(Extracted page text data)
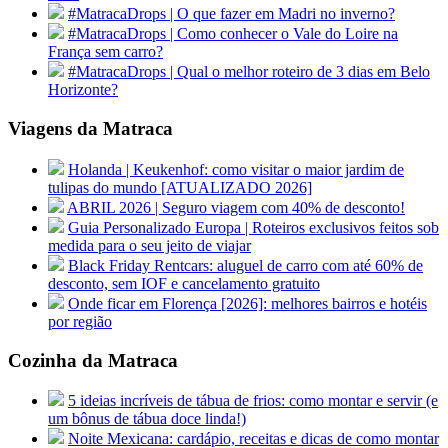
#MatracaDrops | O que fazer em Madri no inverno?
#MatracaDrops | Como conhecer o Vale do Loire na
França sem carro?
#MatracaDrops | Qual o melhor roteiro de 3 dias em Belo
Horizonte?
Viagens da Matraca
Holanda | Keukenhof: como visitar o maior jardim de
tulipas do mundo [ATUALIZADO 2026]
ABRIL 2026 | Seguro viagem com 40% de desconto!
Guia Personalizado Europa | Roteiros exclusivos feitos sob
medida para o seu jeito de viajar
Black Friday Rentcars: aluguel de carro com até 60% de
desconto, sem IOF e cancelamento gratuito
Onde ficar em Florença [2026]: melhores bairros e hotéis
por região
Cozinha da Matraca
5 ideias incríveis de tábua de frios: como montar e servir (e
um bônus de tábua doce linda!)
Noite Mexicana: cardápio, receitas e dicas de como montar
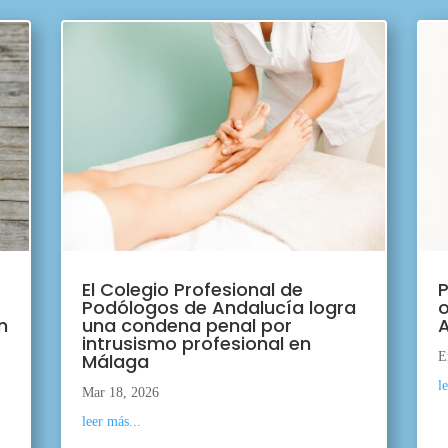
El Colegio Profesional de
P
Podólogos de Andalucía logra
o
n
una condena penal por
A
intrusismo profesional en
Málaga
E
l
Mar 18, 2026
leer más...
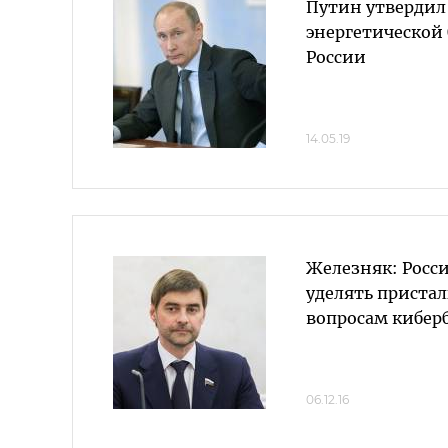
Путин утвердил
энергетической
России
14.05.19
Железняк: Росс
уделять приста
вопросам кибер
06.12.16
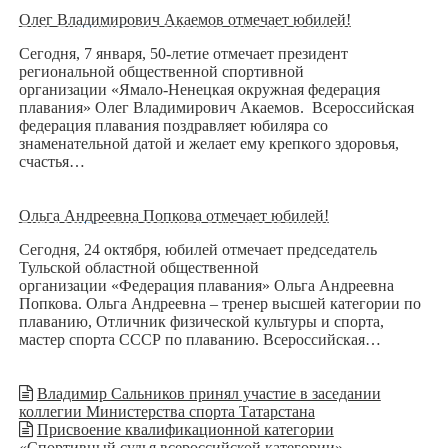
Олег Владимирович Акаемов отмечает юбилей!
Сегодня, 7 января, 50-летие отмечает президент
региональной общественной спортивной
организации «Ямало-Ненецкая окружная федерация
плавания» Олег Владимирович Акаемов. Всероссийская
федерация плавания поздравляет юбиляра со
знаменательной датой и желает ему крепкого здоровья,
счастья…
Ольга Андреевна Попкова отмечает юбилей!
Сегодня, 24 октября, юбилей отмечает председатель
Тульской областной общественной
организации «Федерация плавания» Ольга Андреевна
Попкова. Ольга Андреевна – тренер высшей категории по
плаванию, Отличник физической культуры и спорта,
мастер спорта СССР по плаванию. Всероссийская…
Владимир Сальников принял участие в заседании
коллегии Министерства спорта Татарстана
Присвоение квалификационной категории
«Спортивный судья всероссийской категории»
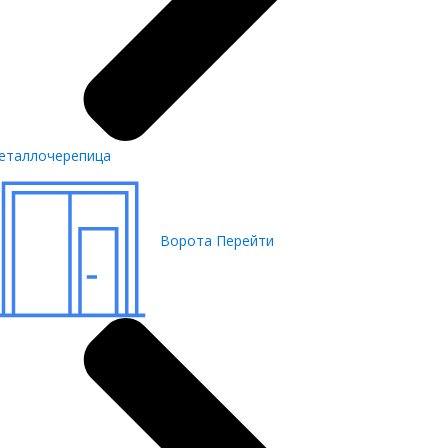
еталлочерепица
Ворота
Перейти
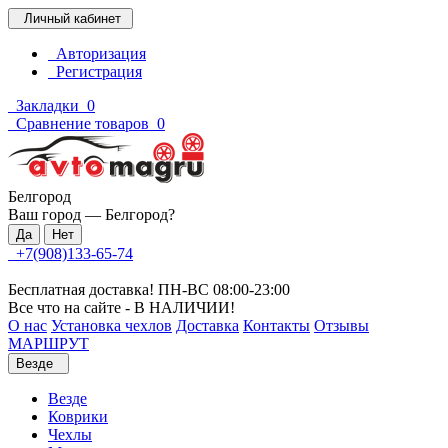
Личный кабинет
Авторизация
Регистрация
Закладки
0
Сравнение товаров
0
Белгород
Ваш город —
Белгород
?
+7(908)133-65-74
Бесплатная доставка! ПН-ВС 08:00-23:00
Все что на сайте - В НАЛИЧИИ!
О нас
Установка чехлов
Доставка
Контакты
Отзывы
МАРШРУТ
Везде
Везде
Коврики
Чехлы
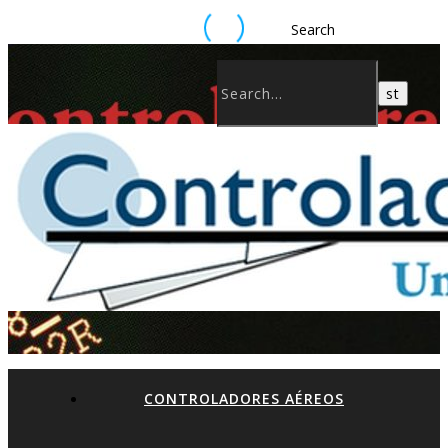
Search
CONTROLADORES AÉREOS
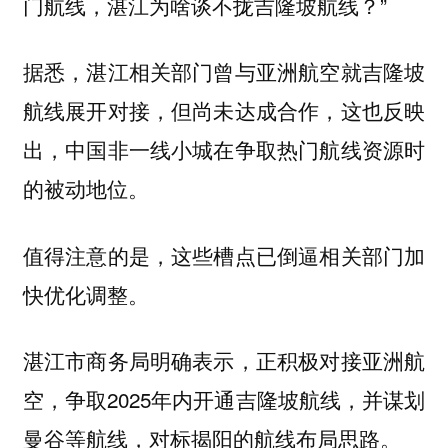
门航线，湛江为啥谈不拢吉隆坡航线？”
据悉，湛江相关部门曾与亚洲航空就吉隆坡
航线展开对接，但尚未达成合作，这也反映
出，中国非一线小城在争取热门航线资源时
的被动地位。
值得注意的是，这些槽点已倒逼相关部门加
快优化调整。
湛江市商务局明确表示，正积极对接亚洲航
空，争取2025年内开通吉隆坡航线，并谋划
曼谷等航线，对标揭阳的航线布局思路。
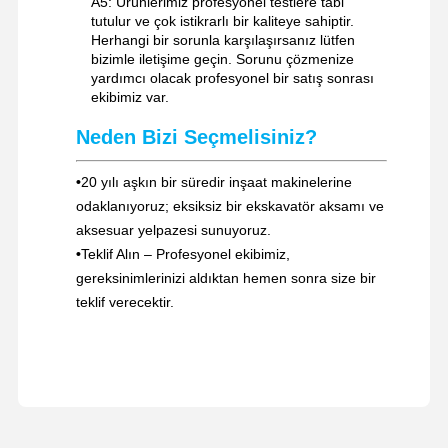
A5: Ürünlerimiz profesyonel testlere tabi
tutulur ve çok istikrarlı bir kaliteye sahiptir.
Herhangi bir sorunla karşılaşırsanız lütfen
bizimle iletişime geçin. Sorunu çözmenize
yardımcı olacak profesyonel bir satış sonrası
ekibimiz var.
Neden Bizi Seçmelisiniz?
•
20 yılı aşkın bir süredir inşaat makinelerine
odaklanıyoruz; eksiksiz bir ekskavatör aksamı ve
aksesuar yelpazesi sunuyoruz.
•
Teklif Alın – Profesyonel ekibimiz,
gereksinimlerinizi aldıktan hemen sonra size bir
teklif verecektir.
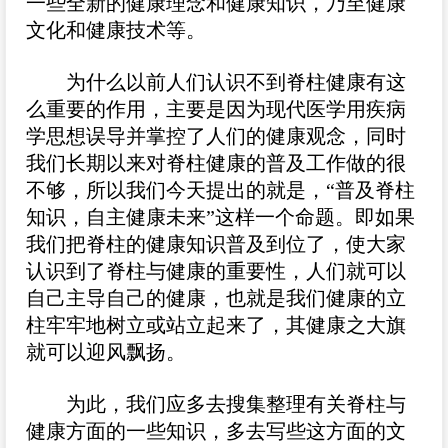
一些全新的健康理念和健康知识，乃至健康
文化和健康技术等。
为什么以前人们认识不到脊柱健康有这
么重要的作用，主要是因为现代医学用疾病
学思想误导并掌控了人们的健康观念，同时
我们长期以来对脊柱健康的普及工作做的很
不够，所以我们今天提出的就是，“普及脊柱
知识，自主健康未来”这样一个命题。即如果
我们把脊柱的健康知识普及到位了，使大家
认识到了脊柱与健康的重要性，人们就可以
自己主导自己的健康，也就是我们健康的立
柱牢牢地树立或站立起来了，其健康之大旗
就可以迎风飘扬。
为此，我们应多去搜集整理有关脊柱与
健康方面的一些知识，多去写些这方面的文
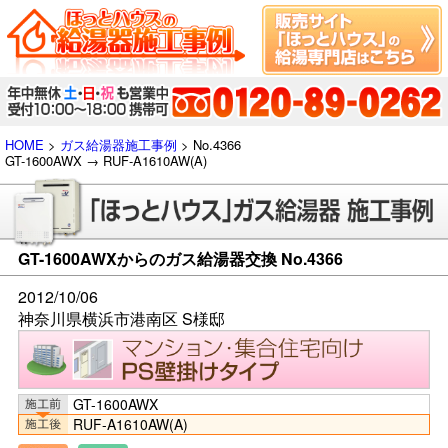
HOME
>
ガス給湯器施工事例
> No.4366
GT-1600AWX → RUF-A1610AW(A)
GT-1600AWXからのガス給湯器交換 No.4366
2012/10/06
神奈川県横浜市港南区 S様邸
GT-1600AWX
RUF-A1610AW(A)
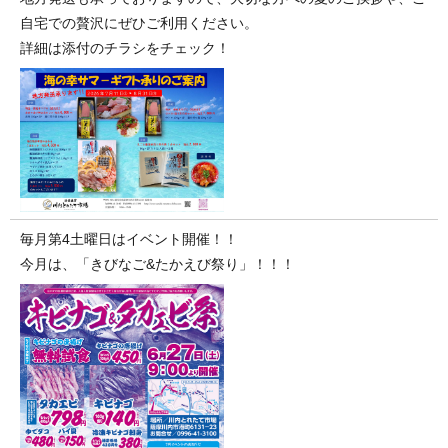
自宅での贅沢にぜひご利用ください。
詳細は添付のチラシをチェック！
毎月第4土曜日はイベント開催！！
今月は、「きびなご&たかえび祭り」！！！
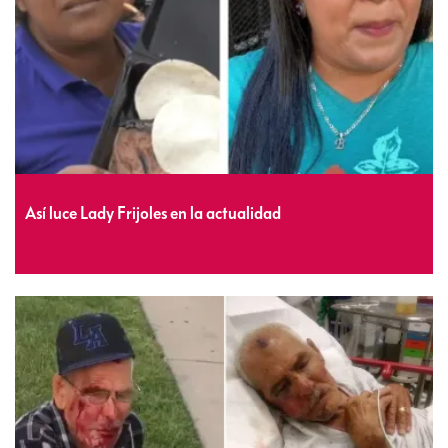
Así luce Lady Frijoles en la actualidad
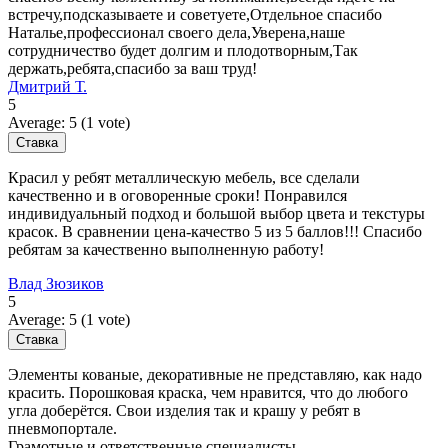
встречу,подсказываете и советуете,Отдельное спасибо
Наталье,профессионал своего дела,Уверена,наше
сотрудничество будет долгим и плодотворным,Так
держать,ребята,спасибо за ваш труд!
Дмитрий Т.
5
Average:
5
(
1
vote)
Красил у ребят металлическую мебель, все сделали
качественно и в оговоренные сроки! Понравился
индивидуальный подход и большой выбор цвета и текстуры
красок. В сравнении цена-качество 5 из 5 баллов!!! Спасибо
ребятам за качественно выполненную работу!
Влад Зюзиков
5
Average:
5
(
1
vote)
Элементы кованые, декоративные не представляю, как надо
красить. Порошковая краска, чем нравится, что до любого
угла доберётся. Свои изделия так и крашу у ребят в
пневмопортале.
Грамотные и ответственные специалисты.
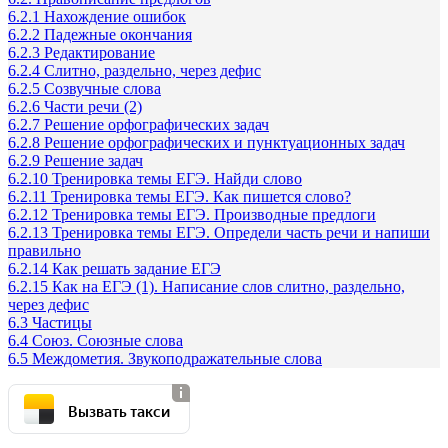
6.2.1 Нахождение ошибок
6.2.2 Падежные окончания
6.2.3 Редактирование
6.2.4 Слитно, раздельно, через дефис
6.2.5 Созвучные слова
6.2.6 Части речи (2)
6.2.7 Решение орфографических задач
6.2.8 Решение орфографических и пунктуационных задач
6.2.9 Решение задач
6.2.10 Тренировка темы ЕГЭ. Найди слово
6.2.11 Тренировка темы ЕГЭ. Как пишется слово?
6.2.12 Тренировка темы ЕГЭ. Производные предлоги
6.2.13 Тренировка темы ЕГЭ. Определи часть речи и напиши
правильно
6.2.14 Как решать задание ЕГЭ
6.2.15 Как на ЕГЭ (1). Написание слов слитно, раздельно,
через дефис
6.3 Частицы
6.4 Союз. Союзные слова
6.5 Междометия. Звукоподражательные слова
Вызвать такси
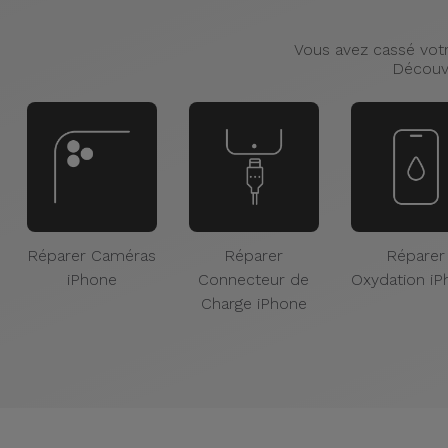
Vous avez cassé votr
Découvr
Réparer Caméras
Réparer
Réparer
iPhone
Connecteur de
Oxydation i
Charge iPhone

What needs to be done:
Take the lines above from the top of the records through the one with "Holanda | Keukenhof: como" and repeat them exactly, without any pictures.

Written reply:
#MatracaDrops | O que fazer em Madri no inverno?
#MatracaDrops | Como conhecer o Vale do Loire na
França sem carro?
#MatracaDrops | Qual o melhor roteiro de 3 dias em Belo
Horizonte?
Viagens da Matraca
Holanda | Keukenhof: como visitar o maior jardim de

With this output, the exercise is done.